QuickTalk is the realtime-oriented talking-head model path in OpenTalking. Use it for low-latency digital-human conversations and fast local GPU trials. This page is a mode-selection overview; weights, startup commands, and verification live in the deployment-mode pages below.

Support Status¶

Item	Value
Model ID	`quicktalk`
Backend	`local` / `omnirt`
Evidence level	Local adapter is built in and verified; OmniRT service path is documented
Best for	Realtime speaking avatars, low-latency validation, local or service-hosted inference

Benchmark Reference¶

The numbers below are summarized from Benchmark. Steady FPS is model-generation throughput, not full user-perceived latency; STT, LLM, TTS, queueing, and WebRTC still affect the complete experience.
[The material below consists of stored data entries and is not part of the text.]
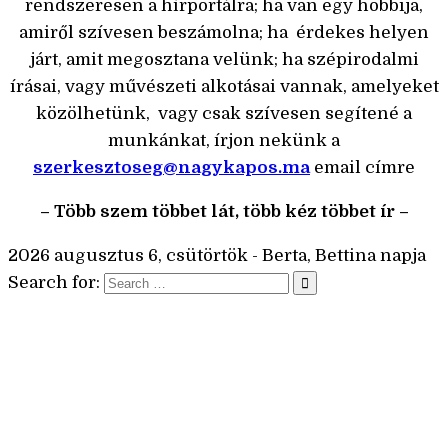
rendszeresen a hírportálra; ha van egy hobbija,
amiről szívesen beszámolna; ha érdekes helyen
járt, amit megosztana velünk; ha szépirodalmi
írásai, vagy művészeti alkotásai vannak, amelyeket
közölhetünk, vagy csak szívesen segítené a
munkánkat, írjon nekünk a
szerkesztoseg@nagykapos.ma
email címre
– Több szem többet lát, több kéz többet ír –
2026 augusztus 6, csütörtök - Berta, Bettina napja
Search for:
Hardware	Backend	Output	Steady FPS	First-turn total/ms	TTFV/ms	Peak inference VRAM/GB
RTX 3090	OmniRT	540×900 / 25fps	29.23	3356.019	1800.524	1.662
RTX 4090	OmniRT	540×900 / 25fps	46.921	2561.146	1064.825	1.838
NPU 910B2	OmniRT	540×900 / 25fps	29.66	3212.053	1782.861	2.473
RTX 3050 Laptop	OmniRT	306×512 / 25fps	20.695	4243.26	2661	1.396

Choose a Deployment Mode¶

Mode	Best for	Entry
Local	Single-machine CUDA, in-process adapter, fastest real-chain validation	QuickTalk Local Deployment
Apple Silicon	Weight, manifest, and WebUI flow checks on macOS	QuickTalk Apple Silicon Deployment
OmniRT	Isolating inference from OpenTalking, or sharing one model endpoint across runtimes	QuickTalk OmniRT Deployment

Support Matrix: compare QuickTalk with other model-chain backends.
Avatar Assets: understand shared avatar assets and session selection.
Local Audio + QuickTalk: full local SenseVoice, CosyVoice, and QuickTalk chain.